The other model for enabling customized video playback, and what we are currently developing, is to combine a data-driven, "descriptive" approach with a "selective playback mechanism", software specifically built for customized video playback according to a robust, standardized specification for delineating the different actions that the designer/instructor might want to have students experience. The most promising form of video description is the Video Asset Description (VAD), an XML encoding of clip boundaries, video content, and other metadata that is isomorphic with the MPEG-7, part 9 core description profile and which is described in another paper on this panel. When a video asset is associated with a full VAD (or several of them), an instructor--or in many cases even automated software--can use that description to generate a playlist. When I say "playlist," I'm not referring to the common usage of the term as a description of a media collection (a list which describes what assets to play and in what order), but it is similar; what I propose is a notion of a video clip playlist (VCP), a description of timecoded clips within a video asset. A collection of these clips, along with the actions to take for each clip, could be fed directly into the queue of selective playback software, software that would be programmed to know how to read the instructions and present the new playback session.1
Each instruction in a videoclip playlist would be a triple that would consist of a framecode number, an operation, and an operand. The framecode is not a direct representation of either human perception of time or of frame count, but is instead a convenient fiction that allows for the most effective and standardized accuracy in calculating either time or frame. The operation, most easily represented as a numeric opcode, would be one of a number of operations that a playback system might encounter. Of course there would be the standard "play, pause, stop, mute" controls, but they would be under the stewardship of the instructional designer who is authoring the videoclip playlist. There would also be codes for jumping to a new timecode (not just a chapter, not just an approximate location on a scrub bar, but a frame-accurate location), for displaying annotations (subtitles, scholar-composed notations, instructor comments, etc.), displaying "wrap" data (for example, material retrieved from web services and displayed in an additional pane of the selective viewer at the precise moment the playlist instructs), and so forth. The operand would be a piece of data that makes the op code intelligible; if a command instructed the player to jump to a new time code, the operand would be the time code to jump to. If a command instructed the player to start playing a clip, the operand might be the number of frames to play.

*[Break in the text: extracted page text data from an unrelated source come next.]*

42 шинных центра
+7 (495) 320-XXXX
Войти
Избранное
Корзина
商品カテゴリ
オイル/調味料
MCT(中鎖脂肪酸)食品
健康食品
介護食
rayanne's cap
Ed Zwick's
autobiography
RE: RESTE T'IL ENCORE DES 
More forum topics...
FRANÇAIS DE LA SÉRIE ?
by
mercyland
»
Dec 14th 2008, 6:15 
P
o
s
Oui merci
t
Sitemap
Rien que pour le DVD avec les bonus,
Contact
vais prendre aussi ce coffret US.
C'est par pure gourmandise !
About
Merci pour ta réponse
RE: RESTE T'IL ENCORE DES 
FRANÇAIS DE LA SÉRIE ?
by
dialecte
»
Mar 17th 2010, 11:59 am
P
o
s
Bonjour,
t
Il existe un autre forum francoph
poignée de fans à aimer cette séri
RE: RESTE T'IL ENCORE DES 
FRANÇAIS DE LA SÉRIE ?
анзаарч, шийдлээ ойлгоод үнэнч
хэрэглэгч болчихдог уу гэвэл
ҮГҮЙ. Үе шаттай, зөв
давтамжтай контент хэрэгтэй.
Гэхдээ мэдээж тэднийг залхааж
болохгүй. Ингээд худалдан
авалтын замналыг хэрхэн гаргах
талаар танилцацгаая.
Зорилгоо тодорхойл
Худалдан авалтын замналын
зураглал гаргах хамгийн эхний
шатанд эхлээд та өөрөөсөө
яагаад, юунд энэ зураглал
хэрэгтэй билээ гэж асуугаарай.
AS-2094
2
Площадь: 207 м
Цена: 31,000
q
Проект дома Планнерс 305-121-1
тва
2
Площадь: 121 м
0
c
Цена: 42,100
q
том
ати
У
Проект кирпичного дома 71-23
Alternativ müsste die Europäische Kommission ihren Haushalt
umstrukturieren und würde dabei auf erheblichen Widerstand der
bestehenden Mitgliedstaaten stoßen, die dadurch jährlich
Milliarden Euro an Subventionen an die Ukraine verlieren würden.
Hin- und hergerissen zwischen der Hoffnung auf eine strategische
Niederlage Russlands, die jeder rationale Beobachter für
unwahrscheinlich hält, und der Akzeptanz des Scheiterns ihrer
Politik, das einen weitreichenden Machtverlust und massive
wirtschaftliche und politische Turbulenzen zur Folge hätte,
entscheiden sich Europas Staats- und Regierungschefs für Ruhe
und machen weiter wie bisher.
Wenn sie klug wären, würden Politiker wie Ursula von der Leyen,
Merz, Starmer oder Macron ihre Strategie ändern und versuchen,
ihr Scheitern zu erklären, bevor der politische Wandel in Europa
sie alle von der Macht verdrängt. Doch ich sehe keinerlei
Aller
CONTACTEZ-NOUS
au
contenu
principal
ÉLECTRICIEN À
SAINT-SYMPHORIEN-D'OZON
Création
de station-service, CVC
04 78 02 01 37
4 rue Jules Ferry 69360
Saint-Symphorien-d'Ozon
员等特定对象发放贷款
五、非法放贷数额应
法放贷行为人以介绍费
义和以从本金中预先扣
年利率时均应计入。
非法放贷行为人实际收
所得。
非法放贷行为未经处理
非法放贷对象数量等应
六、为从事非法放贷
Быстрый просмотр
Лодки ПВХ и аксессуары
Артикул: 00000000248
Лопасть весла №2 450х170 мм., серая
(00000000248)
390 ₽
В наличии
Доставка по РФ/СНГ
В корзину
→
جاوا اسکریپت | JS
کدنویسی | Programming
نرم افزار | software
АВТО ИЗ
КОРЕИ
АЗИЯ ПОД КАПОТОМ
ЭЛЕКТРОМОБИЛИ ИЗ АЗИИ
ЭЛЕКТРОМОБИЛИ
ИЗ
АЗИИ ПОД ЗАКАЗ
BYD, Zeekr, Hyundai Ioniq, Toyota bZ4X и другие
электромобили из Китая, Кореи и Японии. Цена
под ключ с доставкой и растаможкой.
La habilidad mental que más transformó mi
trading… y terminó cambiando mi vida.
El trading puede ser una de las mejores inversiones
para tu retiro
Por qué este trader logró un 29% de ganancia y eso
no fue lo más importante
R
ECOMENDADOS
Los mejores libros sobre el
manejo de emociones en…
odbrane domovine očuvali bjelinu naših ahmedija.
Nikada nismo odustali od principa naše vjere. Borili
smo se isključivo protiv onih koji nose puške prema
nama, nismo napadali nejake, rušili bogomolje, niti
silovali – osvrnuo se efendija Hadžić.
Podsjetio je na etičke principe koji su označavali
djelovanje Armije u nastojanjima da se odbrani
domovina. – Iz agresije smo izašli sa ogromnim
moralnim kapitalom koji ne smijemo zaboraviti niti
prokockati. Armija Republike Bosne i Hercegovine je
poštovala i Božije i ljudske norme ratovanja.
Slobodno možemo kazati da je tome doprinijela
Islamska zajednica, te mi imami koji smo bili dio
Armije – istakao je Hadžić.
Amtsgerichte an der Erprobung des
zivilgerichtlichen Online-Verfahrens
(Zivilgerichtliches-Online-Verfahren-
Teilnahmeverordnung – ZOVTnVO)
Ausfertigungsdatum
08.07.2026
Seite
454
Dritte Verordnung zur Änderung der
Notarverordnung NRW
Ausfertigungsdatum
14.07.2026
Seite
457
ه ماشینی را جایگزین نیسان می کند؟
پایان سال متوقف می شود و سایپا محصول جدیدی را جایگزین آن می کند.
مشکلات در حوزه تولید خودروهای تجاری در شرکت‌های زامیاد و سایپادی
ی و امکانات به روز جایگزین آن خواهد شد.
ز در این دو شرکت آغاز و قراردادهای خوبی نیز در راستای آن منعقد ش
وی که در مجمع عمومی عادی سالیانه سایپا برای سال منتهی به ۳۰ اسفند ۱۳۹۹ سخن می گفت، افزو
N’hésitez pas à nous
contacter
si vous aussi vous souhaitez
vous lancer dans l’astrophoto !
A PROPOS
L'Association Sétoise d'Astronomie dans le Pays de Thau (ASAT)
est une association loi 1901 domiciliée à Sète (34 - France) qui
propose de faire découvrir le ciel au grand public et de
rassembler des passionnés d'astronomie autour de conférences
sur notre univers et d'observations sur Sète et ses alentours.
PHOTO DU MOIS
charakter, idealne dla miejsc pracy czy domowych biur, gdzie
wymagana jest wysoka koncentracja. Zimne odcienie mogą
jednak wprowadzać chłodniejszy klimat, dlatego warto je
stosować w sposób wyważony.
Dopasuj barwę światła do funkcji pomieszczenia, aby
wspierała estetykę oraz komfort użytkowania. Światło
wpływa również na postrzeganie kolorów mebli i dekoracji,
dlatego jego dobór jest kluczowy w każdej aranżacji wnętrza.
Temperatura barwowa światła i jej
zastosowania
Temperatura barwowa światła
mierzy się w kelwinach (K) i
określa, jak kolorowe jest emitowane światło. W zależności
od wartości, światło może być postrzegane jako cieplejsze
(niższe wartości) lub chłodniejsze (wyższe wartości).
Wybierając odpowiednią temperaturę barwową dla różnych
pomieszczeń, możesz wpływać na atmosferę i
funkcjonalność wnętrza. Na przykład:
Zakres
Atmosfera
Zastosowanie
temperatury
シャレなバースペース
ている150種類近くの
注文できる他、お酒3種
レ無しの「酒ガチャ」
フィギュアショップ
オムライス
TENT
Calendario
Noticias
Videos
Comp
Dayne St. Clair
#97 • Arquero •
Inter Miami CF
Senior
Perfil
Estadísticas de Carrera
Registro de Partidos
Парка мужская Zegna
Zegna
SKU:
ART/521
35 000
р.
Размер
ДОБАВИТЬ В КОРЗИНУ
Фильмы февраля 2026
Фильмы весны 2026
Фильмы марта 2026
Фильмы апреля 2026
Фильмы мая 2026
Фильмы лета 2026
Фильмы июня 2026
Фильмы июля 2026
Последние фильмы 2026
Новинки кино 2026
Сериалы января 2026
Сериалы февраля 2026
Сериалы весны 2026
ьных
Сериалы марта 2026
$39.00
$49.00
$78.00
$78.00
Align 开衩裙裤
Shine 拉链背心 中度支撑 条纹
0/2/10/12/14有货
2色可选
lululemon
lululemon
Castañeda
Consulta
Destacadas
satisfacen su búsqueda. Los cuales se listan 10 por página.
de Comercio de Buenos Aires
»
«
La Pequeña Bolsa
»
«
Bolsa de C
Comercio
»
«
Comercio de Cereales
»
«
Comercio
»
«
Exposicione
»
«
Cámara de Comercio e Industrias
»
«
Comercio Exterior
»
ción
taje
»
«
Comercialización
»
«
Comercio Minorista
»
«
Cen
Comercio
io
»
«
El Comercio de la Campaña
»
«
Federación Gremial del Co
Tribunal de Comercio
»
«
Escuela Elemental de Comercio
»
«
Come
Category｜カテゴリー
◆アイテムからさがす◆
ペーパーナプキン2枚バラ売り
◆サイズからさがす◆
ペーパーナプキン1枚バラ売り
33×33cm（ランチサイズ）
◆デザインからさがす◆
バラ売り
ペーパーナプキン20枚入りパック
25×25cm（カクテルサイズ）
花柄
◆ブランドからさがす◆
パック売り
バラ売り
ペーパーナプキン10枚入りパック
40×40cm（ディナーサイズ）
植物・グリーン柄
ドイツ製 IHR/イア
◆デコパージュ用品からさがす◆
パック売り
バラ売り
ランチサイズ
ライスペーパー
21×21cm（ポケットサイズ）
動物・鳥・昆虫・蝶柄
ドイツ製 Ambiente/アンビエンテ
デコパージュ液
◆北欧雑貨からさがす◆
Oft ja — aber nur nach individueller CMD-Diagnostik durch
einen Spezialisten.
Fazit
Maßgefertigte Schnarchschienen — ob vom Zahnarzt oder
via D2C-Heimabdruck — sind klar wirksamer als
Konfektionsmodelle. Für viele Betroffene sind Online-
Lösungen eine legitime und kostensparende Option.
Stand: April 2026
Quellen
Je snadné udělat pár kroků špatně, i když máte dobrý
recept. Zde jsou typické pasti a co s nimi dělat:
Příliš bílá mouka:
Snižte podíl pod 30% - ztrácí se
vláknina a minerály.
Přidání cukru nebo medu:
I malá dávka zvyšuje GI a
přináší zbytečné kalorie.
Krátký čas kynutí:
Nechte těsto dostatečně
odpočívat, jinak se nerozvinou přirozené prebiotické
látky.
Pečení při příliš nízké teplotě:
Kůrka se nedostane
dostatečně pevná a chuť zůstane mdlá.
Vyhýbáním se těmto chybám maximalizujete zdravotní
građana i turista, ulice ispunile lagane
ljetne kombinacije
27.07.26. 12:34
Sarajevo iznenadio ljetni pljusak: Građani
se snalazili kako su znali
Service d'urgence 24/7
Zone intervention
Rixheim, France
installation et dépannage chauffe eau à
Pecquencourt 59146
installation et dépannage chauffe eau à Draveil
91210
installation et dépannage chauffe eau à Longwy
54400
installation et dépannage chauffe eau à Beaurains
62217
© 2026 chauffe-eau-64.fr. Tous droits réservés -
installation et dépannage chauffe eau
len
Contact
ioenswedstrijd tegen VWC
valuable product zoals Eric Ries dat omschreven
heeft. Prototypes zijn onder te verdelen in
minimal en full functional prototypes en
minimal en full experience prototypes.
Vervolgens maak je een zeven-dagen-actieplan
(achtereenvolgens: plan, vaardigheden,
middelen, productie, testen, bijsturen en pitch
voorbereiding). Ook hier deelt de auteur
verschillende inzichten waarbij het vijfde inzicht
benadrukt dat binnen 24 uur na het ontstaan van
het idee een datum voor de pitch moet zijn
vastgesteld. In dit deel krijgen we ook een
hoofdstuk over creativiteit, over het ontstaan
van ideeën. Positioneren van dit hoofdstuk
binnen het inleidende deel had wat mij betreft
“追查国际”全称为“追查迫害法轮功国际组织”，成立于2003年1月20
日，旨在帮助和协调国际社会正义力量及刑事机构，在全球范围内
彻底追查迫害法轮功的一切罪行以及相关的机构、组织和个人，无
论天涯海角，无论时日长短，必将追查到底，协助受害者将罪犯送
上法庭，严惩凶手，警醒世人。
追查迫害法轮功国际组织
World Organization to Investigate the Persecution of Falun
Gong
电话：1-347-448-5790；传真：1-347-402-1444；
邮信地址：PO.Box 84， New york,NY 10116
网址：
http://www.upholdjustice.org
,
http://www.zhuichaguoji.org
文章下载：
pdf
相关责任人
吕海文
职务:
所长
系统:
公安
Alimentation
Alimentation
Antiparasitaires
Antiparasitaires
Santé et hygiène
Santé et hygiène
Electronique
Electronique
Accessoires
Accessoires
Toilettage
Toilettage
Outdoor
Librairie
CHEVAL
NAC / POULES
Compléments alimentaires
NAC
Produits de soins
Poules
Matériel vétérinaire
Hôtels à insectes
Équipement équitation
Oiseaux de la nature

We have designed a simple RNG schema for encoding these clips in an XML file that is both machine and human readable. The file would have some header information that identifies the videoclip playlist, associated video asset descriptions, and references to wrap data and other annotations, as well as an instructionList of the commands that the player would need to perform the custom playback. The instructionList looks like this:
<instructionList> <instruction trigger="0" opCode="68" operand="60">show 'skipping' message for 2 seconds</instruction> <instruction trigger="0" opCode="0" operand="0">pause before seeking</instruction> <instruction trigger="0" opCode="65" operand="52164">seek to frame 52164</instruction> <instruction trigger="52164" opCode="75" operand="32">new clip  begins</instruction> <instruction trigger="52164" opCode="85" operand="0">show wrapData #0</instruction> <instruction trigger="52164" opCode="85" operand="1">show wrapData #1</instruction> <instruction trigger="52164" opCode="85" operand="2">show wrapData #2</instruction> <instruction trigger="53753" opCode="68" operand="60">show 'skipping' message for 2 seconds</instruction> <instruction trigger="53753" opCode="0" operand="0">pause before seeking</instruction> <instruction trigger="53753" opCode="65" operand="99926">seek to frame 99926</instruction> <instruction trigger="99926" opCode="75" operand="57">new clip  begins</instruction> <instruction trigger="99926" opCode="85" operand="3">show wrapData #3 </instruction> <instruction trigger="99926" opCode="85" operand="4">show wrapData #4 </instruction> <instruction trigger="99926" opCode="85" operand="5">show wrapData #5 </instruction> <instruction trigger="100911" opCode="75" operand="58">new clip  begins</instruction> <instruction trigger="100911" opCode="85" operand="6">show wrapData #6 </instruction> <instruction trigger="100911" opCode="85" operand="7">show wrapData #7</instruction> <instruction trigger="100911" opCode="85" operand="8">show wrapData #8 </instruction> <instruction trigger="103033" opCode="99" operand="-1">end of playlist -- indefinite pause </instruction> </instructionList>
A player, of course, would only need to be passed the triples represented by the integer values of each instruction's attributes, and in fact a videoclip playlist could be serialized in any necessary data exchange format, whether it be JSON (for building a browser-based player for customizing streaming media playback), plain text (that might include just tab-delimited integers easily consumable by an appliance with an embedded selective player), and so forth.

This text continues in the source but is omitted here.